Scope of exceptions to the prohibition of corporate directors – Sackers’ response to consultation
As part of the Government’s “Transparency and trust” reforms, The Small Business, Enterprise and Employment Bill (the Bill) is being introduced with a view to, among other things, precluding the appointment of corporate directors of UK companies.
In the light of this, the Department for Business Innovation and Skills (BIS) is consulting on the “Scope of exceptions to the prohibition of corporate directors”, seeking views on the circumstances where the use of corporate directors of UK companies should be allowed. One area of focus is the use of corporate trustees of pension funds, which BIS intends to permit under an exception to the general prohibition.
In this response
We welcome the proposal to permit corporate directors of corporate pension fund trustees to continue under an exception to the prohibition of corporate directors.
As the consultation notes, there are many types of pension fund trustee, including companies which have the same responsibilities as individual trustees.
Corporate pension fund trustees are used for a variety of reasons, including ease of administration and liability protection for the trustee directors. The potential risks which have given rise to the changes outlined in the Bill, such as sub-optimal behaviour and sub-standard corporate governance, or the potential lack of transparency and accountability, are not, in our experience, drivers for the use of corporate directors of pension scheme trustee companies.
All types of workplace pension fund trustee are already highly regulated, under the supervision of the Pensions Regulator (TPR). TPR has powers to suspend or prohibit trustees, whether individual or corporate. As such, the risk of abuse is already small.
In the light of increasing regulation in the field of workplace pensions, there has been a significant increase in recent years in the number of professional independent trustees appointed to the boards of trust-based workplace pension schemes. Indeed, there are many advantages to appointing an independent trustee, including their significant professional expertise regarding the issues facing pension schemes and an independent view which can allow scheme procedures to be reviewed from an experienced standpoint and be challenged or improved upon if necessary.
A professional independent trustee may be appointed as a director of a pension scheme trustee company, either in the individual’s own name, or in the name of the corporate entity that the individual represents. Both methods of appointment are common.
A particular advantage for pension schemes whose independent trustee appointment is a corporate entity rather than an individual, is continuity of cover. For example, in the event of the unavailability of a named individual, a firm of independent trustees is readily able to provide an alternate to deal with routine or special business. In addition, a firm of independent trustees is also able to pool resources, in terms of sharing knowledge and experience, which translates into a significant benefit for the pension schemes they are appointed to.

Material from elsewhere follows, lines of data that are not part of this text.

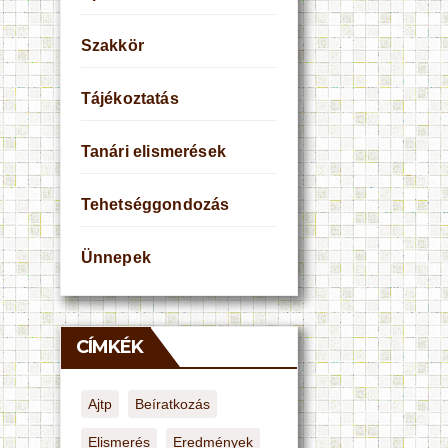
Szakkör
Tájékoztatás
Tanári elismerések
Tehetséggondozás
Ünnepek
CÍMKÉK
Ajtp
Beíratkozás
Elismerés
Eredmények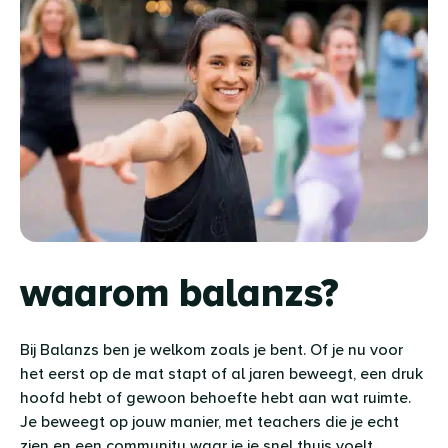
waarom balanzs?
Bij Balanzs ben je welkom zoals je bent. Of je nu voor
het eerst op de mat stapt of al jaren beweegt, een druk
hoofd hebt of gewoon behoefte hebt aan wat ruimte.
Je beweegt op jouw manier, met teachers die je echt
zien en een community waar je je snel thuis voelt.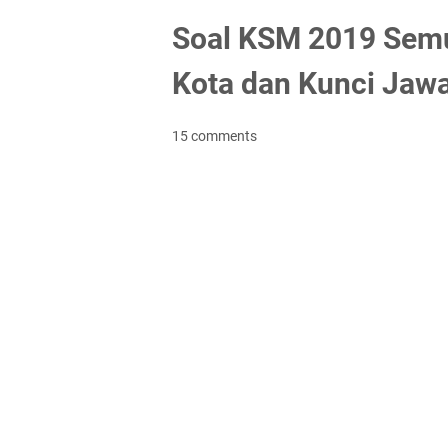
Soal KSM 2019 Semu
Kota dan Kunci Jaw
15 comments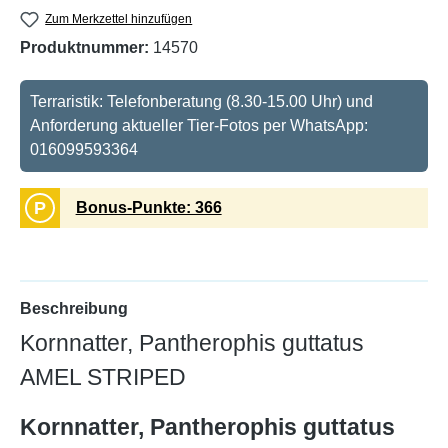
Zum Merkzettel hinzufügen
Produktnummer:
14570
Terraristik: Telefonberatung (8.30-15.00 Uhr) und
Anforderung aktueller Tier-Fotos per WhatsApp:
016099593364
P
Bonus-Punkte: 366
Beschreibung
Kornnatter, Pantherophis guttatus
AMEL STRIPED
Kornnatter, Pantherophis guttatus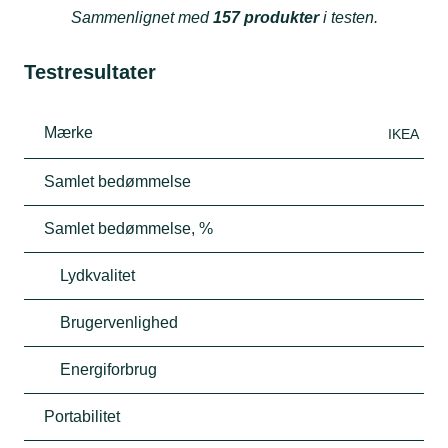
Sammenlignet med
157 produkter
i testen.
Testresultater
Mærke
IKEA
Samlet bedømmelse
Samlet bedømmelse, %
Lydkvalitet
Brugervenlighed
Energiforbrug
Portabilitet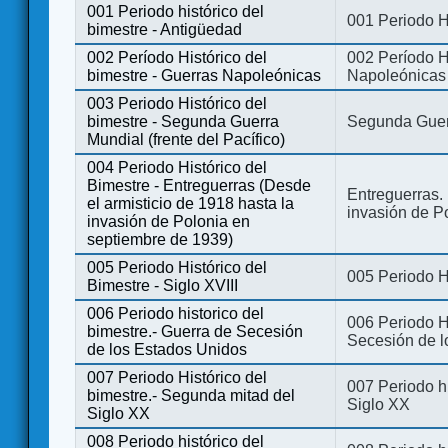
001 Periodo histórico del
001 Periodo H
bimestre - Antigüedad
002 Período Histórico del
002 Período Hi
bimestre - Guerras Napoleónicas
Napoleónicas
003 Periodo Histórico del
bimestre - Segunda Guerra
Segunda Guerr
Mundial (frente del Pacífico)
004 Periodo Histórico del
Bimestre - Entreguerras (Desde
Entreguerras. 
el armisticio de 1918 hasta la
invasión de P
invasión de Polonia en
septiembre de 1939)
005 Periodo Histórico del
005 Periodo Hi
Bimestre - Siglo XVIII
006 Periodo historico del
006 Periodo Hi
bimestre.- Guerra de Secesión
Secesión de l
de los Estados Unidos
007 Periodo Histórico del
007 Periodo h
bimestre.- Segunda mitad del
Siglo XX
Siglo XX
008 Periodo histórico del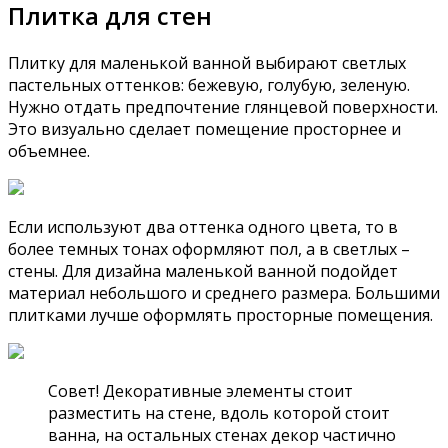
Плитка для стен
Плитку для маленькой ванной выбирают светлых
пастельных оттенков: бежевую, голубую, зеленую.
Нужно отдать предпочтение глянцевой поверхности.
Это визуально сделает помещение просторнее и
объемнее.
Если используют два оттенка одного цвета, то в
более темных тонах оформляют пол, а в светлых –
стены. Для дизайна маленькой ванной подойдет
материал небольшого и среднего размера. Большими
плитками лучше оформлять просторные помещения.
Совет! Декоративные элементы стоит
разместить на стене, вдоль которой стоит
ванна, на остальных стенах декор частично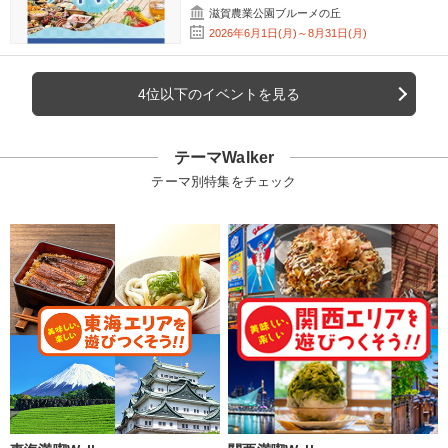
滋賀農業公園ブルーメの丘
2026年6月1日(月)～8月31日(月)
4位以下のイベントを見る
テーマWalker
テーマ別特集をチェック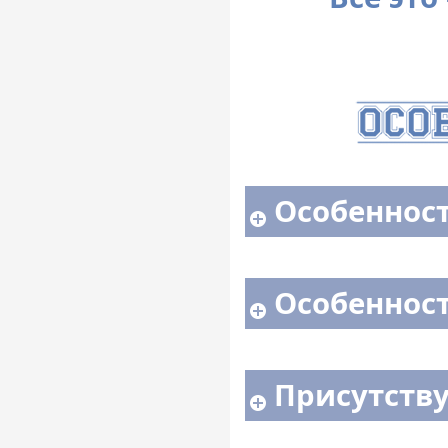
Особенност
Особенност
Присутств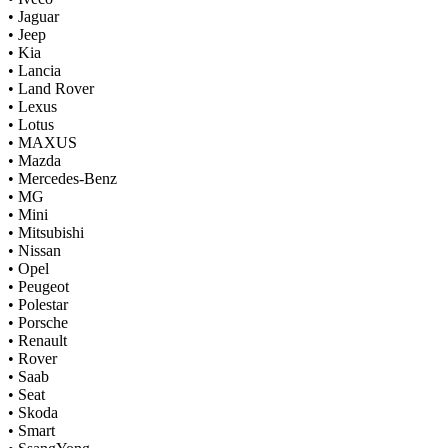
•
Jaguar
•
Jeep
•
Kia
•
Lancia
•
Land Rover
•
Lexus
•
Lotus
•
MAXUS
•
Mazda
•
Mercedes-Benz
•
MG
•
Mini
•
Mitsubishi
•
Nissan
•
Opel
•
Peugeot
•
Polestar
•
Porsche
•
Renault
•
Rover
•
Saab
•
Seat
•
Skoda
•
Smart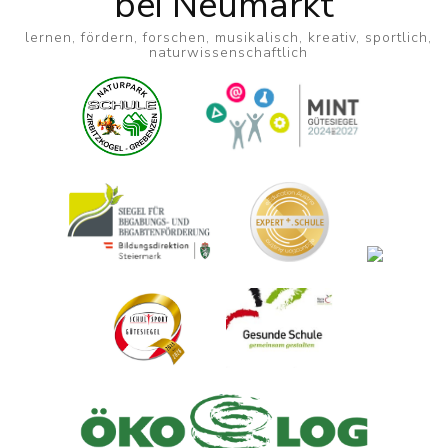
bei Neumarkt
lernen, fördern, forschen, musikalisch, kreativ, sportlich,
naturwissenschaftlich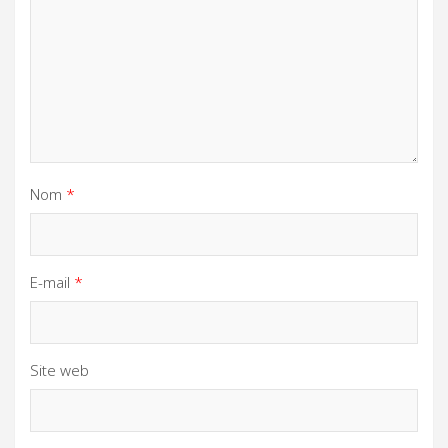
Nom
*
E-mail
*
Site web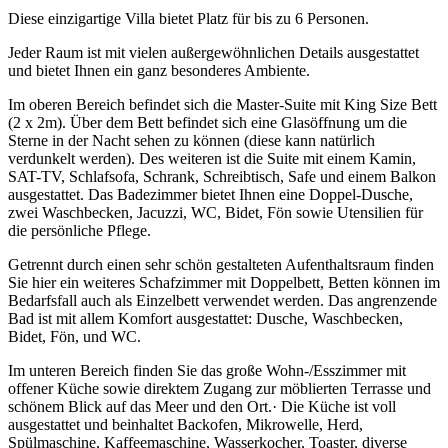
Diese einzigartige Villa bietet Platz für bis zu 6 Personen.
Jeder Raum ist mit vielen außergewöhnlichen Details ausgestattet
und bietet Ihnen ein ganz besonderes Ambiente.
Im oberen Bereich befindet sich die Master-Suite mit King Size Bett
(2 x 2m). Über dem Bett befindet sich eine Glasöffnung um die
Sterne in der Nacht sehen zu können (diese kann natürlich
verdunkelt werden). Des weiteren ist die Suite mit einem Kamin,
SAT-TV, Schlafsofa, Schrank, Schreibtisch, Safe und einem Balkon
ausgestattet. Das Badezimmer bietet Ihnen eine Doppel-Dusche,
zwei Waschbecken, Jacuzzi, WC, Bidet, Fön sowie Utensilien für
die persönliche Pflege.
Getrennt durch einen sehr schön gestalteten Aufenthaltsraum finden
Sie hier ein weiteres Schafzimmer mit Doppelbett, Betten können im
Bedarfsfall auch als Einzelbett verwendet werden. Das angrenzende
Bad ist mit allem Komfort ausgestattet: Dusche, Waschbecken,
Bidet, Fön, und WC.
Im unteren Bereich finden Sie das große Wohn-/Esszimmer mit
offener Küche sowie direktem Zugang zur möblierten Terrasse und
schönem Blick auf das Meer und den Ort.· Die Küche ist voll
ausgestattet und beinhaltet Backofen, Mikrowelle, Herd,
Spülmaschine, Kaffeemaschine, Wasserkocher, Toaster, diverse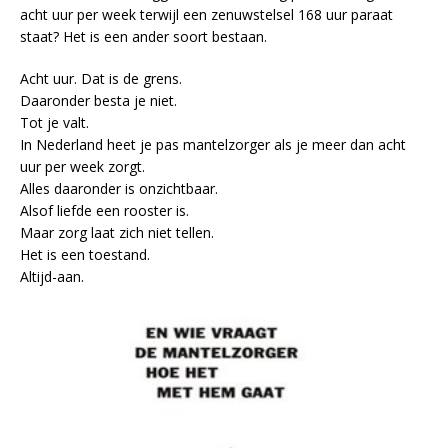
acht uur per week terwijl een zenuwstelsel 168 uur paraat
staat? Het is een ander soort bestaan.
Acht uur. Dat is de grens.
Daaronder besta je niet.
Tot je valt.
In Nederland heet je pas mantelzorger als je meer dan acht
uur per week zorgt.
Alles daaronder is onzichtbaar.
Alsof liefde een rooster is.
Maar zorg laat zich niet tellen.
Het is een toestand.
Altijd-aan.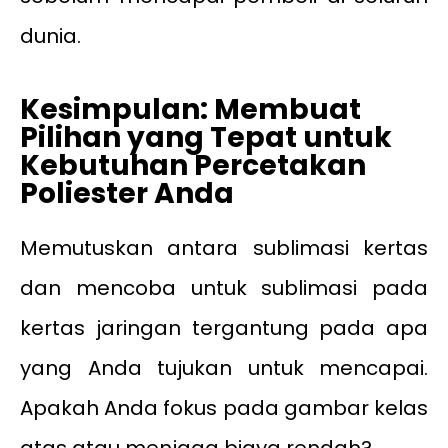
dunia.
Kesimpulan: Membuat
Pilihan yang Tepat untuk
Kebutuhan Percetakan
Poliester Anda
Memutuskan antara sublimasi kertas
dan mencoba untuk sublimasi pada
kertas jaringan tergantung pada apa
yang Anda tujukan untuk mencapai.
Apakah Anda fokus pada gambar kelas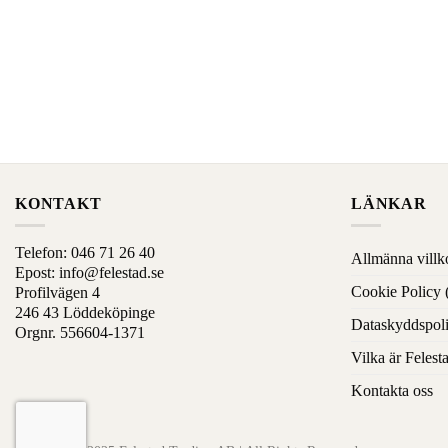
på
på
produktens
produkt
sida
sida
KONTAKT
LÄNKAR
Telefon:
046 71 26 40
Allmänna villk
Epost:
info@felestad.se
Cookie Policy
Profilvägen 4
246 43 Löddeköpinge
Dataskyddspol
Orgnr. 556604-1371
Vilka är Felest
Kontakta oss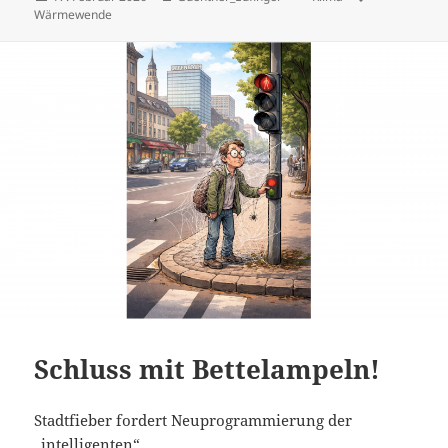
am
Wärmewende
Schluss mit Bettelampeln!
Stadtfieber fordert Neuprogrammierung der
„intelligenten“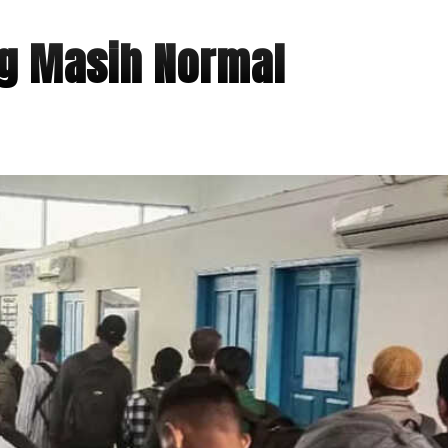
g Masih Normal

It is also envisaged that Independent Governance Committees (IGCs) for contract-based pension schemes will work in a similar way. Ahead of their introduction in April 2015 the FCA, in its 2014 consultation on the “Proposed rules for independent governance committees”, recommended that corporate persons should be able to serve as IGC members, with the option of appointing more than one corporate person to an IGC.
Corporate directors of corporate pension fund trustees have been in use for many years and, in our experience, this structure functions well. As noted above, all pension fund trustees, whether individual or corporate, are already well regulated and supervised by TPR. As such, we agree with the proposal to create an exception in this context.
Workplace pension schemes use a variety of investment and funding arrangements, including asset backed funding arrangements. One such example is the pension funding partnership.
These can be established through a special purpose vehicle (SPV), using a Scottish limited partnership formed by the employer. Where all partners in the partnership (including the pension scheme trustee) are body corporates in the same corporate group, such an arrangement can benefit from exemptions under the Financial Services and Markets Act 2000 (FSMA) and The Collective Investment Schemes Order (SI 2001/1062).
By virtue of being body corporates in the same corporate group, the operator of the SLP is exempt from requiring authorisation under FSMA. In addition, this structure ensures that the trustee’s interest in the funding vehicle does not fall foul of the employer-related investment provisions of the Pensions Act 1995.
Without the proposed exception, this practice would not be able to continue, leaving many funding structures in need of review and, potentially, alteration, which could have an adverse impact on the funding position of the pension schemes which have such structures in place.